Two recent news reports indicate that the President is "strongly considering" cuts to Medicare and Social Security in his upcoming budget, which is to be released in less than 10 days.
The question's been asked for four years: Why would Obama want to cut these popular and successful programs, especially when there are better solutions out there (and Social Security doesn't even contribute to the deficit?)
It's time to ask a new question: Why wouldn't he cut them?
Last Friday the Wall Street Journal reported that the President's cuts would be "aimed in part at keeping alive bipartisan talks on a major budget deal." No, you're not experiencing deja-vu. We've heard this story before.
The Journal was vague on the President's specific cuts, though it did cite the "chained CPI" cut to Social Security. (The Administration described those cuts as a minor "technical change," although they're technically less accurate than the current and already inadequate formula.
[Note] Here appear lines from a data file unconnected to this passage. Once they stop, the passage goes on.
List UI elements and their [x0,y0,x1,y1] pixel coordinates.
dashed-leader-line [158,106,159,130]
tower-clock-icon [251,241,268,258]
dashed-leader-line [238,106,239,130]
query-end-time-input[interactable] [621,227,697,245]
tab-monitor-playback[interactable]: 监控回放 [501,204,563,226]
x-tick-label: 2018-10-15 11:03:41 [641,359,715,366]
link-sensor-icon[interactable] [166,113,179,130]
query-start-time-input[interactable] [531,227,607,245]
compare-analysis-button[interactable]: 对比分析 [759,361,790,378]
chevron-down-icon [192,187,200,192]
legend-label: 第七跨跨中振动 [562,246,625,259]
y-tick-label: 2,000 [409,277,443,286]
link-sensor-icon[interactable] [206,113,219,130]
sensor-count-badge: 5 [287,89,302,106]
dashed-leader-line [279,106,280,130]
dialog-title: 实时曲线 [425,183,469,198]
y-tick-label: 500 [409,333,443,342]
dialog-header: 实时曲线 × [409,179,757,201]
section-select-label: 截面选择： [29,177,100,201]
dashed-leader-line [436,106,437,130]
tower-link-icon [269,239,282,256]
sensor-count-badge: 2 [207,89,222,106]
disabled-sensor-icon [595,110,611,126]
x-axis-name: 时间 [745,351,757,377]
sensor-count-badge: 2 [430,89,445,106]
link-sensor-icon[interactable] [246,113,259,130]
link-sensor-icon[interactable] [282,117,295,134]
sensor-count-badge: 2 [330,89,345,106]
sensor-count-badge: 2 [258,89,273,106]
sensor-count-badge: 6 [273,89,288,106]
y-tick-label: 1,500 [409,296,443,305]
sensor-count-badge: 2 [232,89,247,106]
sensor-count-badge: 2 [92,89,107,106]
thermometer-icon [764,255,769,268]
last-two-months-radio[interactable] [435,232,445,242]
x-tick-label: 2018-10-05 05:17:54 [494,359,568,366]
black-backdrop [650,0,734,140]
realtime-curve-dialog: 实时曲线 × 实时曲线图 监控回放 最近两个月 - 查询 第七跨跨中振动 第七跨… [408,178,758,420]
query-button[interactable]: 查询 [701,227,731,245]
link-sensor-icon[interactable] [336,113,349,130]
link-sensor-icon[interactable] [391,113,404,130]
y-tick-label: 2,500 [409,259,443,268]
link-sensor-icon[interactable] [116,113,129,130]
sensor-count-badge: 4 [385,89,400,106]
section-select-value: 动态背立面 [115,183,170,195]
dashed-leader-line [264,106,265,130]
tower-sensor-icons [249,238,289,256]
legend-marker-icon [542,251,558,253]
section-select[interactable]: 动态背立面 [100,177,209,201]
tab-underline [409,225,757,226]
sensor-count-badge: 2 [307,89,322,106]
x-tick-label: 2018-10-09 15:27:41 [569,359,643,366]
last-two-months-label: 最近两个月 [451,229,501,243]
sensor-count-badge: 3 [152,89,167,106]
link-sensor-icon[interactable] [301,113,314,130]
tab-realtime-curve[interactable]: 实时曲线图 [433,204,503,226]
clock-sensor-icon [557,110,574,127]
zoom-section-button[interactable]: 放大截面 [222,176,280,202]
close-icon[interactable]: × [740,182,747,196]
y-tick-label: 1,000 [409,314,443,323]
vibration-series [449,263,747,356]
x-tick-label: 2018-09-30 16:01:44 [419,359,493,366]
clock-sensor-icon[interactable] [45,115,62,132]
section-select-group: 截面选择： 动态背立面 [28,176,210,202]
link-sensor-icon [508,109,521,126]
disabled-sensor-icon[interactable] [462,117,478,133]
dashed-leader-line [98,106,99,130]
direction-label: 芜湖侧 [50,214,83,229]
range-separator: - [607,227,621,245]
They'd come to 6.5 percent of a 75-year-old's benefits and 9.2 percent of a 95-year-old's.)
The New York Times reported that the President and House Republicans "have quietly raised the idea of broad systemic changes" to these programs as part of a broad "fiscal deal." It also provided more detail on the President's newest proposed Medicare cut, which would combine the deductibles for outpatient and hospital Medicare coverage. That would increase annual out-of-pocket costs for 80 percent of Medicare recipients (while typically lowering them for people who are hospitalized during the year.)
The rationale is that it will discourage the use of unnecessary medical care. That's a misguided notion. But the President and his staff have shown a proclivity toward this kind of shallow wonkery in their support for misguided concepts like the excise tax on health insurance plans with higher than average costs. The White House economic team may very well believe that this plan would "discourage people from seeking unneeded treatments" (as the Times puts it).
Nevertheless, both cuts are bad ideas. The Medicare change is based on a model of health economics which fails to understand how health care decisions are made in the real world and relies on old (and challenged) studies, including one from the RAND Corporation, which claim such cuts reduce the use of unneeded services without reducing the use of necessary care.
As for the "chained CPI," it's already been dissected at length (we included a small compendium of critiques here).
Seniors and near-seniors today are facing a retirement crisis of tragic proportions, which a New York Times' editorial outlines. That underscores the fact that these changes are both unwise and unkind.
The politics are equally disastrous. The President's early flirtations with these kinds of cuts contributed to a 25-point plunge in support for Democrats on the question of who has better ability to handle Social Security. Polls in 2010 showed that President Obama was even less trusted than George W. Bush on the topic -- even after Bush tried to privatize the program, which would have been disastrous after the 2008 financial crisis.
Polls continue to show that voters across the political spectrum oppose these kinds of cuts -- "hate" isn't too strong a word -- and would even be willing to pay more in taxes to protect Social Security. These cuts might become be the most unpopular domestic policy decision in modern history.